* Try it *
Exact copy, no pictures: reproduce the lines from the one that holds "В обране (199, 1103)" through the end of the entries.

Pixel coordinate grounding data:
______

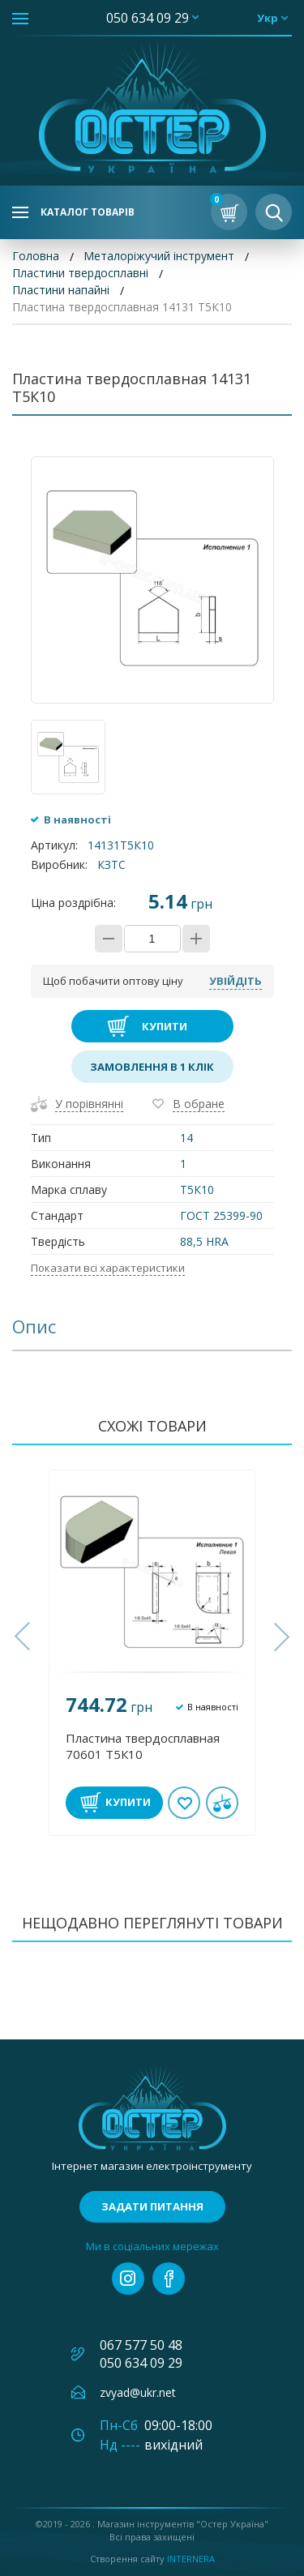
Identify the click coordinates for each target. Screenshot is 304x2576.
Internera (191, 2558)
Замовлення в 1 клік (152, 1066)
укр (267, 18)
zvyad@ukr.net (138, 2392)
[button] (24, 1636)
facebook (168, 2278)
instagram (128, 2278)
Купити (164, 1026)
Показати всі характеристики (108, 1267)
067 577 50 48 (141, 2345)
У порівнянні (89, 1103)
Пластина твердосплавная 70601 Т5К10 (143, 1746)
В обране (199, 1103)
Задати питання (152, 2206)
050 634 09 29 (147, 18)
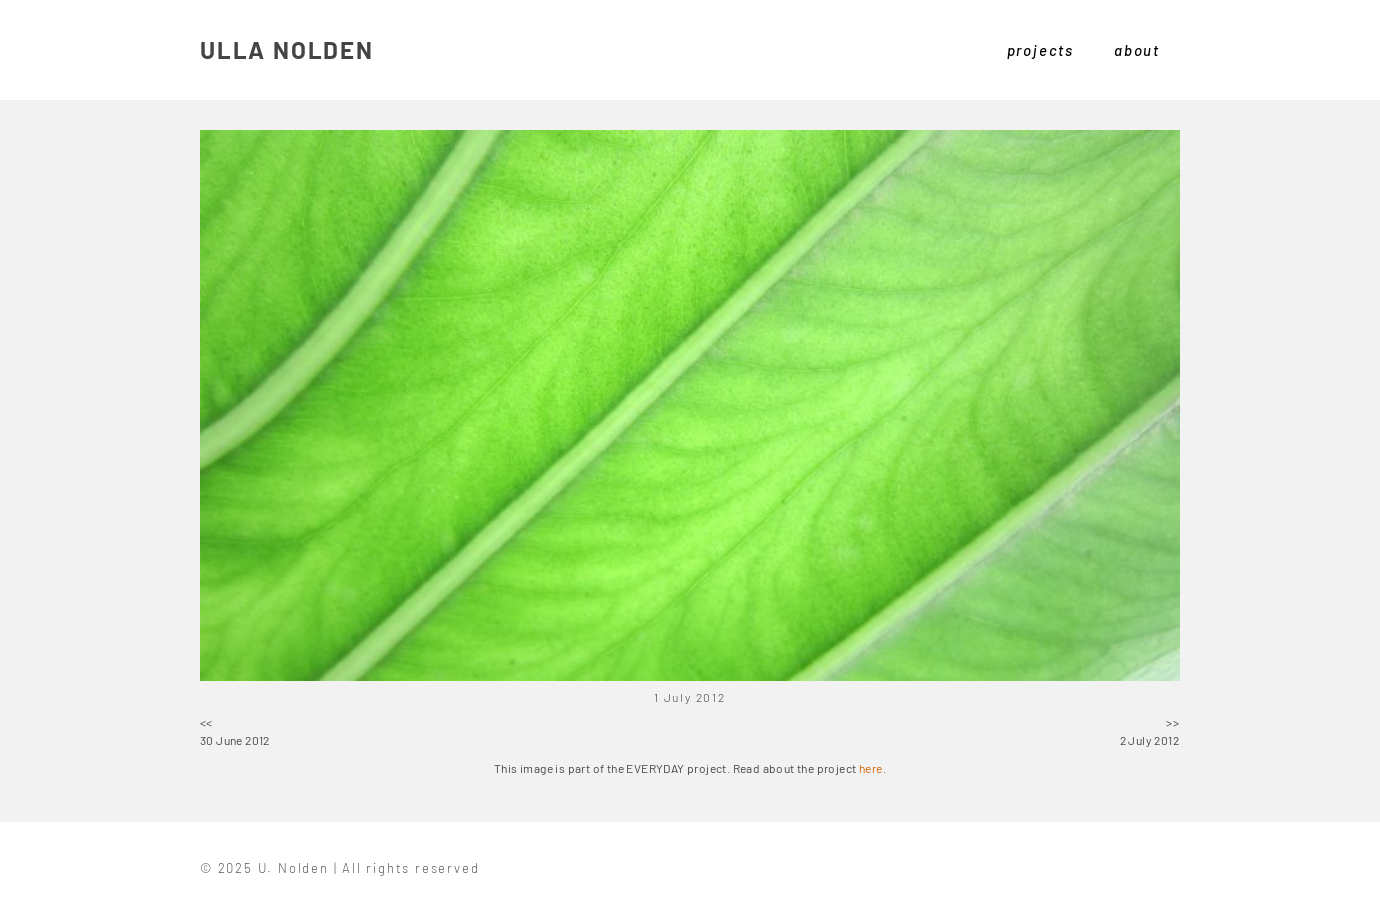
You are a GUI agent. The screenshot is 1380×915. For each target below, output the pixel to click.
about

______

* Result of the task *
В обране (199, 1103)
Задати питання (152, 2206)
050 634 09 29 (147, 18)
You are a GUI agent. The screenshot is 1380×915. For each target below, output the pixel to click.
about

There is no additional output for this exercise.